After its entrance you will see a great chamber called “Megas Naos” (Great Temple) (130m long, 33m wide and 30m high) where you will be amazed by its stalactites and stalagmites. Afterwards there is a descent of 6m leading to “Aditon”. This is an underground chamber with dimensions 15x8x3 m. This rising pathway leads again to the first chamber but from different entrance. Between Vomos and Aditon is a pathway (12m long and 1,5-2,5m wide) leading to “Ethousa Latrias” (chamber of worship) (12x12x14m) that looks like a vault and has an amazing natural decoration. After going up for 4m you will enter “Ethousa Prosefchis” (chamber of pray) and after that you will see a small narrow chamber (locals call it “Ekklisaki” – small church). The descent to Adito is not advised as apart from its difficulty, its floor is a shelter for cave crickets and other cave animals which can feel threatened by human presence.
Sarchou Cave, alternatively referred to as CHONOS CAVE or NYCHTERIDOSPELIO, lies in Sarchos, 4.5 km to the N. It has about 300 m length, and is overhung with stalactites and filled with water.
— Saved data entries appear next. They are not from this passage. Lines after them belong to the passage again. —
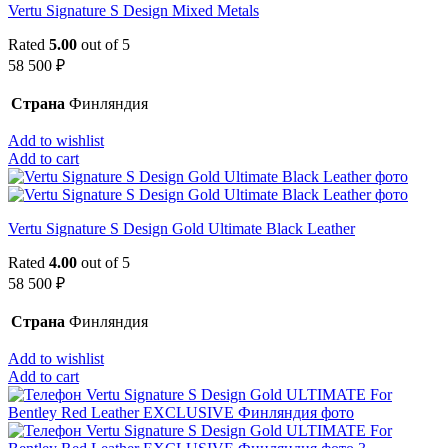
Vertu Signature S Design Mixed Metals
Rated
5.00
out of 5
58 500
₽
Страна
Финляндия
Add to wishlist
Add to cart
Vertu Signature S Design Gold Ultimate Black Leather
Rated
4.00
out of 5
58 500
₽
Страна
Финляндия
Add to wishlist
Add to cart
Elithyia Cave (1 km S of Amnissos). It was also mentioned by Homer. One of the most important places of worship dedicated to Elithyia, goddess of childbirth. It was discovered in the late 19th century and was known to the locals as Neraidospilios (i.e. the cave of the fairy). It is oblong (60 m long and 9 to 12 m wide) and, as excavations proved (by archeologists Chatzidakis and Marinatos) it was place of worship from the Neolithic Era up to the 5th century B.C. (the ceramic findings depict all periods). Almost in the centre of the cave, there is a rectangular altar or nave, around two cylindrical stalagmites that remind human figures.